-- Opening Marker --
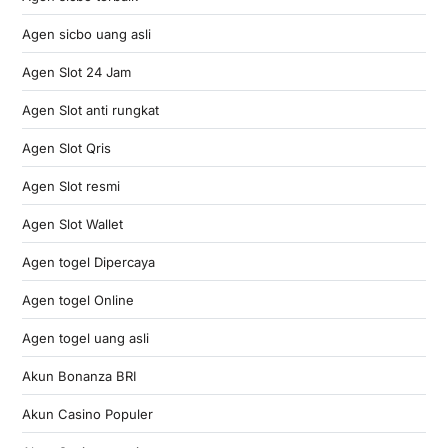
Agen sicbo uang asli
Agen Slot 24 Jam
Agen Slot anti rungkat
Agen Slot Qris
Agen Slot resmi
Agen Slot Wallet
Agen togel Dipercaya
Agen togel Online
Agen togel uang asli
Akun Bonanza BRI
Akun Casino Populer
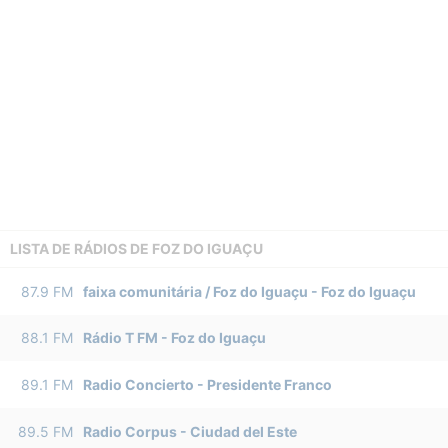
LISTA DE RÁDIOS DE FOZ DO IGUAÇU
87.9
FM
faixa comunitária / Foz do Iguaçu
-
Foz do Iguaçu
88.1
FM
Rádio T FM
-
Foz do Iguaçu
89.1
FM
Radio Concierto
-
Presidente Franco
89.5
FM
Radio Corpus
-
Ciudad del Este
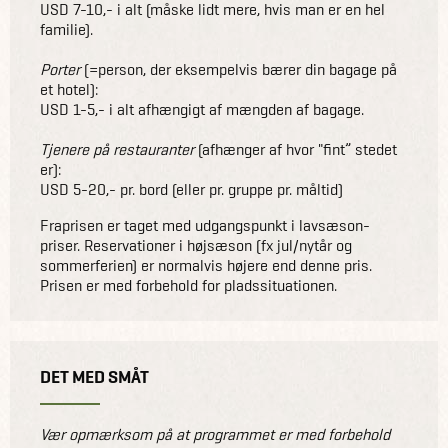
USD 7-10,- i alt (måske lidt mere, hvis man er en hel
familie).
Porter
(=person, der eksempelvis bærer din bagage på
et hotel):
USD 1-5,- i alt afhængigt af mængden af bagage.
Tjenere på restauranter
(afhænger af hvor "fint” stedet
er):
USD 5-20,- pr. bord (eller pr. gruppe pr. måltid)
Fraprisen er taget med udgangspunkt i lavsæson-
priser. Reservationer i højsæson (fx jul/nytår og
sommerferien) er normalvis højere end denne pris.
Prisen er med forbehold for pladssituationen.
DET MED SMÅT
Vær opmærksom på at programmet er med forbehold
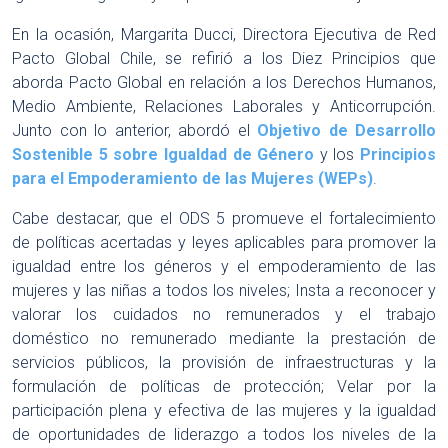
En la ocasión, Margarita Ducci, Directora Ejecutiva de Red
Pacto Global Chile, se refirió a los Diez Principios que
aborda Pacto Global en relación a los Derechos Humanos,
Medio Ambiente, Relaciones Laborales y Anticorrupción.
Junto con lo anterior, abordó el
Objetivo de Desarrollo
Sostenible 5 sobre Igualdad de Género
y los
Principios
para el Empoderamiento de las Mujeres (WEPs)
.
Cabe destacar, que el ODS 5 promueve el fortalecimiento
de políticas acertadas y leyes aplicables para promover la
igualdad entre los géneros y el empoderamiento de las
mujeres y las niñas a todos los niveles; Insta a reconocer y
valorar los cuidados no remunerados y el trabajo
doméstico no remunerado mediante la prestación de
servicios públicos, la provisión de infraestructuras y la
formulación de políticas de protección; Velar por la
participación plena y efectiva de las mujeres y la igualdad
de oportunidades de liderazgo a todos los niveles de la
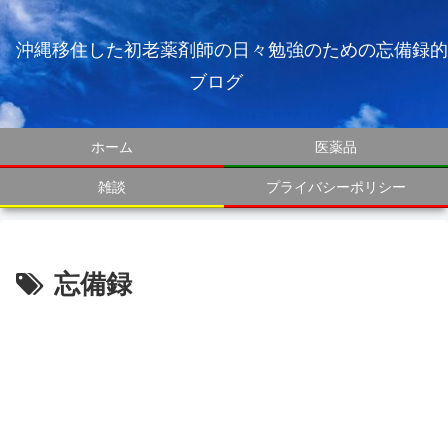
沖縄移住した初老薬剤師の日々勉強のための忘備録的
ブログ
ホーム
医薬品
雑談
プライバシーポリシー
忘備録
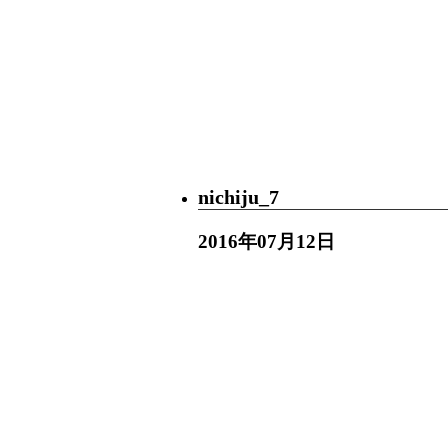
nichiju_7
2016年07月12日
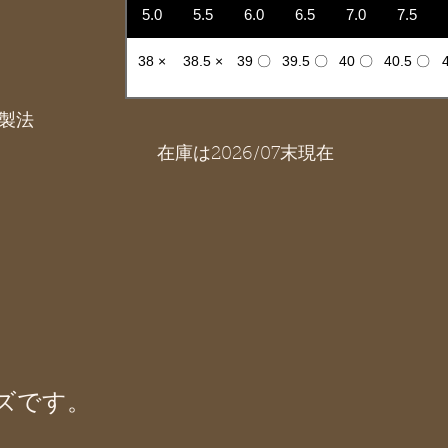
5.0
5.5
6.0
6.5
7.0
7.5
38 ×
38.5 ×
39 〇
39.5 〇
40 〇
40.5 〇
製法
在庫は2026/07末現在
)
ズです。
-- Closing Marker --
_WHAT IS EXPECTED_
With pictures excluded, the material is to be written out exactly as given.

_TASK SOLUTION_
Agen sicbo uang asli
Agen Slot 24 Jam
Agen Slot anti rungkat
Agen Slot Qris
Agen Slot resmi
Agen Slot Wallet
Agen togel Dipercaya
Agen togel Online
Agen togel uang asli
Akun Bonanza BRI
Akun Casino Populer
LISTA DE RÁDIOS DE FOZ DO IGUAÇU
87.9
FM
faixa comunitária / Foz do Iguaçu
-
Foz do Iguaçu
88.1
FM
Rádio T FM
-
Foz do Iguaçu
89.1
FM
Radio Concierto
-
Presidente Franco
89.5
FM
Radio Corpus
-
Ciudad del Este
USD 7-10,- i alt (måske lidt mere, hvis man er en hel
familie).
Porter
(=person, der eksempelvis bærer din bagage på
et hotel):
USD 1-5,- i alt afhængigt af mængden af bagage.
Tjenere på restauranter
(afhænger af hvor "fint” stedet
er):
USD 5-20,- pr. bord (eller pr. gruppe pr. måltid)
Fraprisen er taget med udgangspunkt i lavsæson-
priser. Reservationer i højsæson (fx jul/nytår og
sommerferien) er normalvis højere end denne pris.
Prisen er med forbehold for pladssituationen.
DET MED SMÅT
Vær opmærksom på at programmet er med forbehold
En la ocasión, Margarita Ducci, Directora Ejecutiva de Red
Pacto Global Chile, se refirió a los Diez Principios que
aborda Pacto Global en relación a los Derechos Humanos,
Medio Ambiente, Relaciones Laborales y Anticorrupción.
Junto con lo anterior, abordó el
Objetivo de Desarrollo
Sostenible 5 sobre Igualdad de Género
y los
Principios
para el Empoderamiento de las Mujeres (WEPs)
.
Cabe destacar, que el ODS 5 promueve el fortalecimiento
de políticas acertadas y leyes aplicables para promover la
igualdad entre los géneros y el empoderamiento de las
mujeres y las niñas a todos los niveles; Insta a reconocer y
valorar los cuidados no remunerados y el trabajo
doméstico no remunerado mediante la prestación de
servicios públicos, la provisión de infraestructuras y la
formulación de políticas de protección; Velar por la
participación plena y efectiva de las mujeres y la igualdad
de oportunidades de liderazgo a todos los niveles de la
沖縄移住した初老薬剤師の日々勉強のための忘備録的
ブログ
ホーム
医薬品
雑談
プライバシーポリシー
忘備録
nichiju_7
2016年07月12日
5.0
5.5
6.0
6.5
7.0
7.5
38 ×
38.5 ×
39 〇
39.5 〇
40 〇
40.5 〇
製法
在庫は2026/07末現在
)
ズです。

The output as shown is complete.